The data: Begin

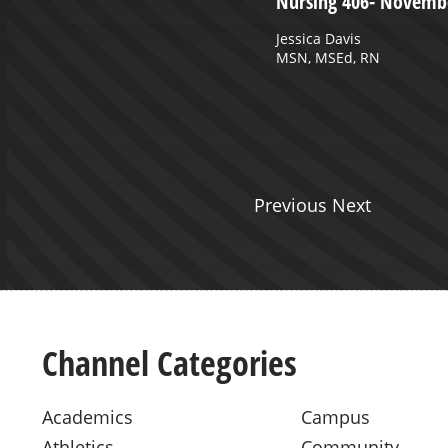
uly 21, 2023 Part 1
Nursing 406- Novembe
hilders MSPAS, PA-C
Jessica Davis
MSN, MSEd, RN
Previous Next
Channel Categories
Academics
Campus
Athletics
Community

The data: End

What the exercise asks: Please transcribe the material above exactly as written. Leave the pictures out.

Task result:
uly 21, 2023 Part 1
Nursing 406- Novembe
hilders MSPAS, PA-C
Jessica Davis
MSN, MSEd, RN
Previous Next
Channel Categories
Academics
Campus
Athletics
Community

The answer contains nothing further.